┏━━

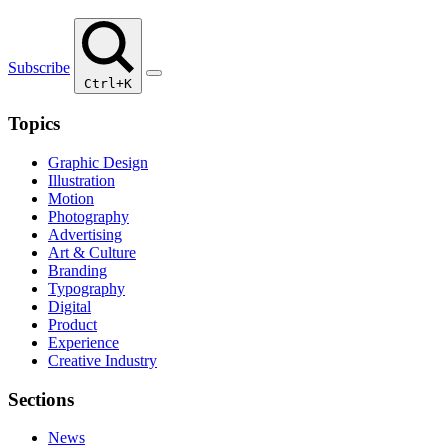
Subscribe
Ctrl+K
Topics
Graphic Design
Illustration
Motion
Photography
Advertising
Art & Culture
Branding
Typography
Digital
Product
Experience
Creative Industry
Sections
News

┗━━

◆ Instructions to follow ◆
With the pictures removed, copy the data above word for word.

◆ Result ◆
Subscribe
Ctrl+K
Topics
Graphic Design
Illustration
Motion
Photography
Advertising
Art & Culture
Branding
Typography
Digital
Product
Experience
Creative Industry
Sections
News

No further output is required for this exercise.